Hybrid foam structures of metal and carbon are extensively used for electrochemical applications. However, their fabrication involves solution- or vacuum-processing, which damages the metal backbones or increases the fabrication time and cost. Herein, we report a tunable method for the scalable fabrication of core–shell metal–carbon hybrid foams using structure-guided combustion waves (SGCWs) and their application for the synthesis of core–shell Ni–MnO2 hybrid foams as binder-free supercapacitor electrodes. SGCWs passing through the hybrids of nickel foams and chemical fuels, prepared by a wet impregnation method, enabled the direct fabrication of carbon coatings on the surfaces of the inner nickel backbones and yielded core–shell Ni@C. The incompletely combusted carbonaceous fuels in a few seconds, which were formed in the narrowly confined foam structures reaching 430 °C, acted as amorphous carbon coatings, while the total amount and uniformity of the carbon content could be controlled by the number of times SGCWs were applied.
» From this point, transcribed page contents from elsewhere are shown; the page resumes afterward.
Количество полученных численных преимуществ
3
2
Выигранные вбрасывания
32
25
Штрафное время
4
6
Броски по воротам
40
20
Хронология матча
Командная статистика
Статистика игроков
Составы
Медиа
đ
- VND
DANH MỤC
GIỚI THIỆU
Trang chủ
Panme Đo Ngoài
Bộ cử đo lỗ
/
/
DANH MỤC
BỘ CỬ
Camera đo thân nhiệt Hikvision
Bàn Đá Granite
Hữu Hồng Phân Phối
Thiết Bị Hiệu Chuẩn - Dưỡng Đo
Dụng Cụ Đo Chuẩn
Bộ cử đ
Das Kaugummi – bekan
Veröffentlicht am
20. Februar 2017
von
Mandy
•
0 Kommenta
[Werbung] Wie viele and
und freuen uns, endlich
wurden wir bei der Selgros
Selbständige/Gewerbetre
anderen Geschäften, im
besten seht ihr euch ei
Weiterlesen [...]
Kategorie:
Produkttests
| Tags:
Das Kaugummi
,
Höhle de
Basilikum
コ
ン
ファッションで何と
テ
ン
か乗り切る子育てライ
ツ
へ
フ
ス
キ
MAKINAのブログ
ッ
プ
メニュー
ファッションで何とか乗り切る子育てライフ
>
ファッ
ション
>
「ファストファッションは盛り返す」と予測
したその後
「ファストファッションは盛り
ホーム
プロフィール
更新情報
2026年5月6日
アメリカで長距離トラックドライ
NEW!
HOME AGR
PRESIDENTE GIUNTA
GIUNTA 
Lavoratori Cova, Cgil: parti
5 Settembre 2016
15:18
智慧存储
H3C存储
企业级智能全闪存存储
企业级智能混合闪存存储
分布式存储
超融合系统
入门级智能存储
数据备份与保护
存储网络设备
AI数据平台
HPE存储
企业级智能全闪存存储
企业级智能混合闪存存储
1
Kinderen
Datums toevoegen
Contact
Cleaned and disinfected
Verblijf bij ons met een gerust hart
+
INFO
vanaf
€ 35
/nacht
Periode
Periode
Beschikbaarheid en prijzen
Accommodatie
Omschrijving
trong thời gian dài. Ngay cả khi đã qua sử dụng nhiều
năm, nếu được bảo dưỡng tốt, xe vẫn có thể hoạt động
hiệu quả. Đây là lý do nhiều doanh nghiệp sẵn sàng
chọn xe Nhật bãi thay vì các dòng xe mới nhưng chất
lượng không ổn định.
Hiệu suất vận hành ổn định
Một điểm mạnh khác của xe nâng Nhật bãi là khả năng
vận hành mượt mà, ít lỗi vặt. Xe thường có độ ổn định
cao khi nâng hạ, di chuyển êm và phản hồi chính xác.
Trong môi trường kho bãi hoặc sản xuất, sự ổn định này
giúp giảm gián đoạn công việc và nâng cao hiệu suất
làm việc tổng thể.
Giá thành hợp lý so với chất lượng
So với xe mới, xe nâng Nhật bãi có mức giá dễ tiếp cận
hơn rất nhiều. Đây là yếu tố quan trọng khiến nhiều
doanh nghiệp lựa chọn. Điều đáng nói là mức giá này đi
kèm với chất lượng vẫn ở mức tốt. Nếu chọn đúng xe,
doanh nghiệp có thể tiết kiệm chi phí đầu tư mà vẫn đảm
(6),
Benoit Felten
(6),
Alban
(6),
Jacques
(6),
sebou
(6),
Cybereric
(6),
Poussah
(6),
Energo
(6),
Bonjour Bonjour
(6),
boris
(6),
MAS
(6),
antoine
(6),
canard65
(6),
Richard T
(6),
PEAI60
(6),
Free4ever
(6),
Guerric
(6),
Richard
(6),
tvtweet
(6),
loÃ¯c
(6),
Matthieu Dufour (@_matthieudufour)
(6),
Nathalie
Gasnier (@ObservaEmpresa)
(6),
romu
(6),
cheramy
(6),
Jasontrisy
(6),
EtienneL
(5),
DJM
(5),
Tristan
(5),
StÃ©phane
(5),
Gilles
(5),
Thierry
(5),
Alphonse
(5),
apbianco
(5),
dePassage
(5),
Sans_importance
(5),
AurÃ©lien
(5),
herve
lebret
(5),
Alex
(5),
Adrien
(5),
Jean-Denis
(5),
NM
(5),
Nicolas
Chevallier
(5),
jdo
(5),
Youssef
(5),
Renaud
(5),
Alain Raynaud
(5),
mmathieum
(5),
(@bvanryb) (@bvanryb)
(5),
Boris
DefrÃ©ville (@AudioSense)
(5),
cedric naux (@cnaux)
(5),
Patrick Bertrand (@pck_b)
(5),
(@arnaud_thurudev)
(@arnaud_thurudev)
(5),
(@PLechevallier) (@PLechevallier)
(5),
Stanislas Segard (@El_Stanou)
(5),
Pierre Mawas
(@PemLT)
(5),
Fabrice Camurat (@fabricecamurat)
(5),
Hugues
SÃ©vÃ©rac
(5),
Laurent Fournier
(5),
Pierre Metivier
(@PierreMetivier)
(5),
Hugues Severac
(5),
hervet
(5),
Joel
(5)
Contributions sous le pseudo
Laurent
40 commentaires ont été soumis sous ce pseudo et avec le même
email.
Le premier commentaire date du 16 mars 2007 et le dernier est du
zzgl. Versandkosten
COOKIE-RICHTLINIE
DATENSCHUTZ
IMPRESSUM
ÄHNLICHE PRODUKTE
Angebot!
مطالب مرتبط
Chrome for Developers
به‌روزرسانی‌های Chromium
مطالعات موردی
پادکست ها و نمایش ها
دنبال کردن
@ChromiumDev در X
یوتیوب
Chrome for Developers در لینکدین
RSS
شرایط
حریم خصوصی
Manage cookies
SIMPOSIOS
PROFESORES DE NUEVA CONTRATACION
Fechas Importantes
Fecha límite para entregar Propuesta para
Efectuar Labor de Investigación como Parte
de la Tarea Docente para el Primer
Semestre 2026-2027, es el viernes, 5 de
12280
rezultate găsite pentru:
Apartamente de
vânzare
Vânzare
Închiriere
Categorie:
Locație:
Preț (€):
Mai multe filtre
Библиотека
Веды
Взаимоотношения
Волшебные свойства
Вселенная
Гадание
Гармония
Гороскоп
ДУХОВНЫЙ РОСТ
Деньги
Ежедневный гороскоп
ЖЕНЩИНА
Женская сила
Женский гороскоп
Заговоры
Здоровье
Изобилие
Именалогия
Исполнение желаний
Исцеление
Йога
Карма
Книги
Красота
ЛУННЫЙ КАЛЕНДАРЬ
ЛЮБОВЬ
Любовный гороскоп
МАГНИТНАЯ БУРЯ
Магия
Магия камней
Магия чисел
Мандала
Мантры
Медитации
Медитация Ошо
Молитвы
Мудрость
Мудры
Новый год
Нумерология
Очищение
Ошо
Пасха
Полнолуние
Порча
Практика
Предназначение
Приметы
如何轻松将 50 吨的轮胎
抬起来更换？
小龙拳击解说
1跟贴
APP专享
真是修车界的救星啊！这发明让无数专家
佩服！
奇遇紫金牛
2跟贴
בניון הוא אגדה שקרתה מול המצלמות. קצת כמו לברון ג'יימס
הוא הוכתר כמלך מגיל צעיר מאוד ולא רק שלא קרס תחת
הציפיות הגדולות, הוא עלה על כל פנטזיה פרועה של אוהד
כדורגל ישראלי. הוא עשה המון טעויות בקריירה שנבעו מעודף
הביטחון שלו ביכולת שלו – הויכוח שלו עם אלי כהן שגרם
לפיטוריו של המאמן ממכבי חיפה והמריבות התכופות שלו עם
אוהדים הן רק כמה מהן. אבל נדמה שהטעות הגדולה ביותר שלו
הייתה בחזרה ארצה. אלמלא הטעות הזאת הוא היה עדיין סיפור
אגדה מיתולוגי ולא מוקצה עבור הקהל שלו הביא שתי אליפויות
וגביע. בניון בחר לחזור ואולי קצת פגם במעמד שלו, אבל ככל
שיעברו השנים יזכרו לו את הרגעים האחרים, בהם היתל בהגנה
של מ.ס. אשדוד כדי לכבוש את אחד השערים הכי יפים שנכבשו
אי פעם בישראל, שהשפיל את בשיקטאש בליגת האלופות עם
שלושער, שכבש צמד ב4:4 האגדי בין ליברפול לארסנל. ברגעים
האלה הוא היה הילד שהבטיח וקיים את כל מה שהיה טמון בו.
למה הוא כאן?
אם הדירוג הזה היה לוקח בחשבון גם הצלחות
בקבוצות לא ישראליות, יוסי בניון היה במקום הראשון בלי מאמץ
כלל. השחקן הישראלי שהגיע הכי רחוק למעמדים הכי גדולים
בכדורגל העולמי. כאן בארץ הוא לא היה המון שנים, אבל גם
The developed carbon coatings were used as templates for MnO2 shells to synthesize core–shell Ni@MnO2 hybrid foams as binder-free supercapacitor electrodes. The core–shell Ni@MnO2 foams fabricated by applying SGCWs three times exhibited a high specific capacitance of up to 660 F g−1 and stable capacitance retention (∼95.4% over more than 10 000 cycles) because of their lower serial resistance and optimal diffusion during the redox reaction. This tunable fabrication method using SGCWs in a vacuum-free, open-air environment enables the synthesis of scalable carbon coatings on metal- or ceramic-based foams for electrochemical applications.